When a line of the records contains "generalmente", copy it.

※

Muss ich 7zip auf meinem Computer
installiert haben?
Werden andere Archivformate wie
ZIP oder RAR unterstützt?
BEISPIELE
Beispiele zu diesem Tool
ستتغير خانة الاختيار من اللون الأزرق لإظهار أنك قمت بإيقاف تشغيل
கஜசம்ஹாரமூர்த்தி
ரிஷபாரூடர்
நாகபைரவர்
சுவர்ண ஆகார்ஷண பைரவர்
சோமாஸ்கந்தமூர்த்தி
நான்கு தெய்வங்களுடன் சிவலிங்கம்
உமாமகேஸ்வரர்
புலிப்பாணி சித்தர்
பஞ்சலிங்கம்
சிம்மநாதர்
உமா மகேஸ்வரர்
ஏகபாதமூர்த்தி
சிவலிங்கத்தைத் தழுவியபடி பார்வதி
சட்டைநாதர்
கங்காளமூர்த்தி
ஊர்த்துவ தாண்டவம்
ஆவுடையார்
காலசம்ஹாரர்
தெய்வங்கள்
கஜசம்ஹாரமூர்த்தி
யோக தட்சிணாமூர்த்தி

※

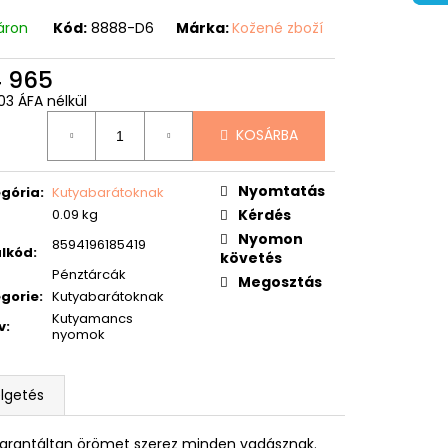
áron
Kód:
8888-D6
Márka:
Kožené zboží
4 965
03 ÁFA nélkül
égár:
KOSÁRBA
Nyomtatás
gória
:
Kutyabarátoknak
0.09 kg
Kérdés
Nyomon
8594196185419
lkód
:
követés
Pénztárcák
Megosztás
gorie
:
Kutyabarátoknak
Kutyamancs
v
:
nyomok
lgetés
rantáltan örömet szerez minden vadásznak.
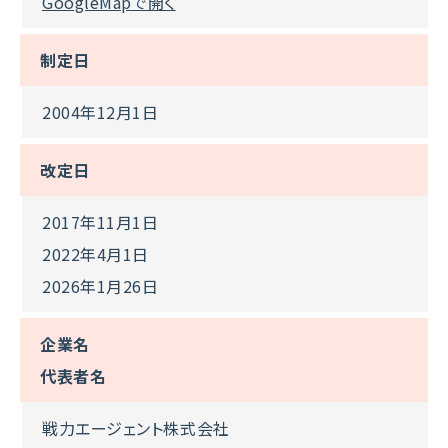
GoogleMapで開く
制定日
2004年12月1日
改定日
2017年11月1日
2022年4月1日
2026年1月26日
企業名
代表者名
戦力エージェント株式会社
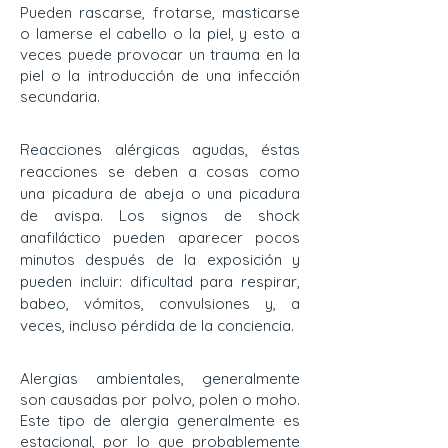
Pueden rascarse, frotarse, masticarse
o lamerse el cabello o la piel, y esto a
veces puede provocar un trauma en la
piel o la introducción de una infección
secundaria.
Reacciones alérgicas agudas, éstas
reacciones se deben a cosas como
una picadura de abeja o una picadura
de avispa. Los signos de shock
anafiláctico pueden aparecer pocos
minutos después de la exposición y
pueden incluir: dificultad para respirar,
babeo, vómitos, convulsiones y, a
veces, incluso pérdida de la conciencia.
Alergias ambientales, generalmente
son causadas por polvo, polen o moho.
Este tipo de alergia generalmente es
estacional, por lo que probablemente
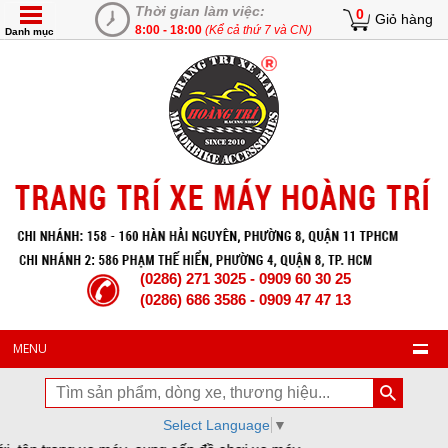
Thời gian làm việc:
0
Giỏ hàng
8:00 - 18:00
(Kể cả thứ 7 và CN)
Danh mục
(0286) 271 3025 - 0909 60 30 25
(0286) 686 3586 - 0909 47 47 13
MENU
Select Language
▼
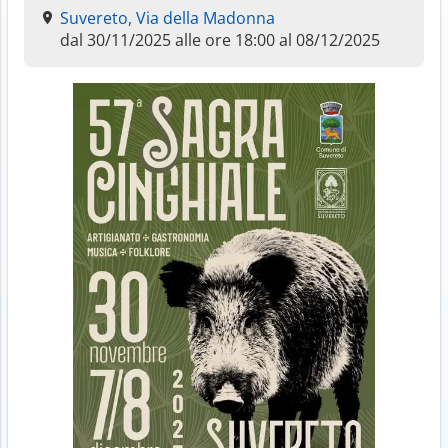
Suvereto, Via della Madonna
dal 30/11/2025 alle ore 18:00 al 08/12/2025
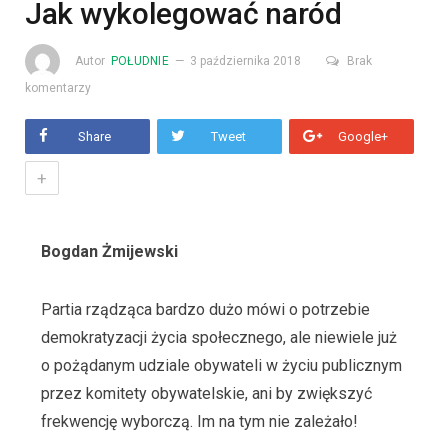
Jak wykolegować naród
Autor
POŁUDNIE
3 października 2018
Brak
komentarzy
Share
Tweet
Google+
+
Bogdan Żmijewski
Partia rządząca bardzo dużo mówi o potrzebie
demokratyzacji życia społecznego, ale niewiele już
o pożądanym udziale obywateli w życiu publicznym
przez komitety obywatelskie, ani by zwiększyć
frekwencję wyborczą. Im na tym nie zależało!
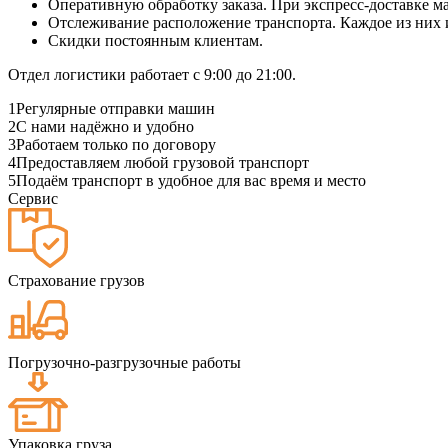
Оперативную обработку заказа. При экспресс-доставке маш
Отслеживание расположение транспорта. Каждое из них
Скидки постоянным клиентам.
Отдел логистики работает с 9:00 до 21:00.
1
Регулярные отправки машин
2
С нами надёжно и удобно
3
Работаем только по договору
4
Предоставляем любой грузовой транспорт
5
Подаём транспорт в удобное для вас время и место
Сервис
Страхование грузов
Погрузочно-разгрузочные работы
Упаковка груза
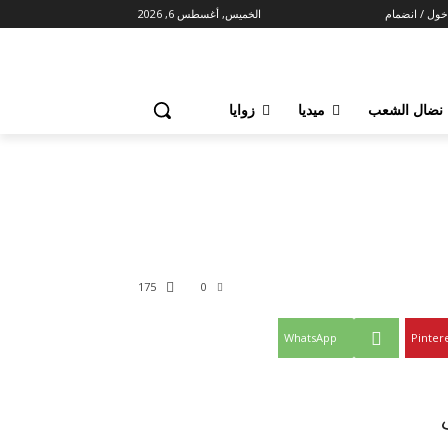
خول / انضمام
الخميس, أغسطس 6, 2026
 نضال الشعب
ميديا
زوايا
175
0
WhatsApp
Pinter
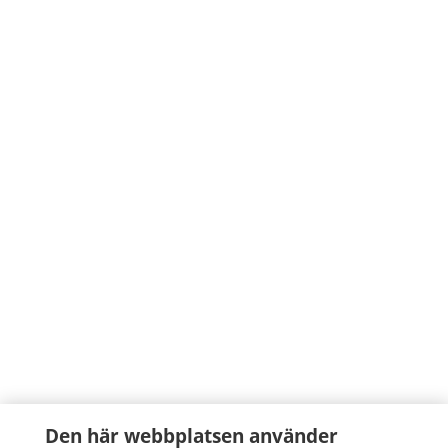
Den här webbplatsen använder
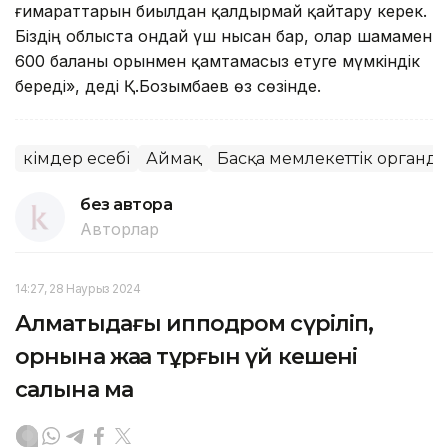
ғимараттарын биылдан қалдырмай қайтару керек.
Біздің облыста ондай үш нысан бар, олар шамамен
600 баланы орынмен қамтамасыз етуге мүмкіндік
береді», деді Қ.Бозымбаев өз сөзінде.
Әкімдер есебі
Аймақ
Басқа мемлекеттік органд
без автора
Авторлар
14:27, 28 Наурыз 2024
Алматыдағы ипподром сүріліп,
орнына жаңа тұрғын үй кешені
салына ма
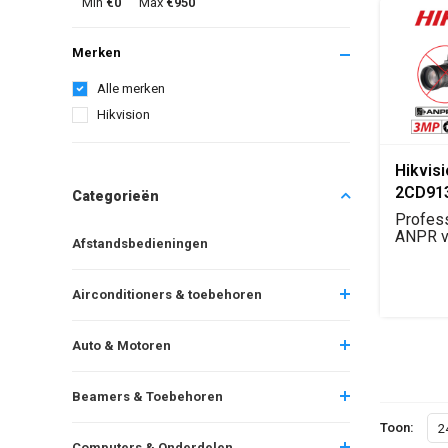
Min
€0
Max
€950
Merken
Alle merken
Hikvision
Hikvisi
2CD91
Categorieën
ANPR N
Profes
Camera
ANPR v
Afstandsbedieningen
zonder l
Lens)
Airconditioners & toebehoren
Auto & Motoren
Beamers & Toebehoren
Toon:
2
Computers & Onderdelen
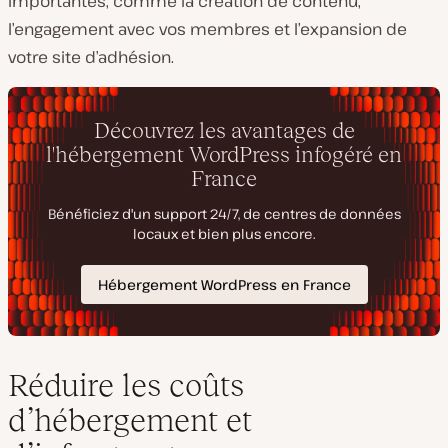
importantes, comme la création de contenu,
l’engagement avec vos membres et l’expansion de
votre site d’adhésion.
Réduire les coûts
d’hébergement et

※

→ Result of the exercise
Alergias ambientales, generalmente
Este tipo de alergia generalmente es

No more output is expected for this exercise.